As the national hunt season begins to wind down on the road to Aintree and Punchestown, we first take a quick stop at Fairyhouse for the Irish Grand National.
Given the nature of the race and the likelihood of the ground being somewhere between a bog and a swimming pool, it might be tempting to side with a featherweight and hope the handicap mark hands your selection the clear advantage.
Our Duke won this race last year though, off 11st 4lbs. Evidently, he was well-in that day off 153, but hindsight is a lovely thing. That was still the biggest weight by a winner since Flashing Steel won off 12 stone back in 1995 for John Mulhern.
There doesn’t appear to be anything to that level in this year’s renewal though. Let’s make a case for three runners.
Pairofbrowneyes – 7/1
This Willie Mullins runner looks the real deal at the top of the market. Coming off the back of a very impressive three-length victory over Space Cadet. He got raised nine pounds for that run, but there’s plenty to like about this nine-year-old who seems to be improving over fences.
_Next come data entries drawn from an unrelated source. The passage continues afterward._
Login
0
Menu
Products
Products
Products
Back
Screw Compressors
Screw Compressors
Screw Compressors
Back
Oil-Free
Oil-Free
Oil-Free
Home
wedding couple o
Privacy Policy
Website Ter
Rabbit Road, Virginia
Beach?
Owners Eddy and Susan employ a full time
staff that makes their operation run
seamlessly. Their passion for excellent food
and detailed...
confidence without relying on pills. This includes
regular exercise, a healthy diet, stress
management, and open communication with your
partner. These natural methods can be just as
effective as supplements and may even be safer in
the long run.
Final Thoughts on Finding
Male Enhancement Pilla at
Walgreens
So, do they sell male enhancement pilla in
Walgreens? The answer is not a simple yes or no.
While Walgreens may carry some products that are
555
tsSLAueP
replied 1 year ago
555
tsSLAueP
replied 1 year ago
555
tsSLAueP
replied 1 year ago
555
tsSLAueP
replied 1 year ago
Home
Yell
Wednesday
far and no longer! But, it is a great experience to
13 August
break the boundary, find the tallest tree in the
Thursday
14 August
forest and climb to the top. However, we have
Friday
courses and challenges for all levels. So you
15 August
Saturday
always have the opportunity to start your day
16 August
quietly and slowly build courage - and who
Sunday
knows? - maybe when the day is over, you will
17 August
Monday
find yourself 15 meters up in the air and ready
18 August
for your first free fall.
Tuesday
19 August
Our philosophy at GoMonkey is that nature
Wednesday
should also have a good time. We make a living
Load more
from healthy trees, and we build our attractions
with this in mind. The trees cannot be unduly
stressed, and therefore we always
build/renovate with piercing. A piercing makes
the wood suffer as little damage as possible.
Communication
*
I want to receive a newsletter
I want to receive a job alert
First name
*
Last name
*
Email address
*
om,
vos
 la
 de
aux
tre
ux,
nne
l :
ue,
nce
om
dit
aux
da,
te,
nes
Course form isn’t a problem, given that he was second to Ball D’arc at the Meath venue in January last year, as well as clearly enjoying the softer ground – winning on very, very heavy last time out at Gowran.
That last run saw him held-up by Paul Townend, before he cruised home a shade cosily. Not only was that impressive in and of itself, but he was hampered en-route and still looked the only winner from a bit out. There’s plenty of reasons to think he has a bit up his sleeve after that spell over hurdles didn’t go too well. He is a leading contender.
Kemboy – 16/1
Forgive me for opting for yet another Mullins runner, especially considering he’s never actually won this race that his father won on four separate occasions. He just appears to have a very strong hand, which won’t surprise you or anybody.
Only two six-year-olds have won this race since 1974 – Rhyme ‘n’ Reason in 1985 and Organisedconfusion ridden by Nina Carberry in 2011. This one looks like a tidy sort whose mark may well underestimate his potential though.
Kemboy is taking somewhat of a step into the unknown over this trip, but he travelled well into the JLT at Cheltenham and there’s every chance it was two things – an inadequate trip and nowhere near soft enough for this fella.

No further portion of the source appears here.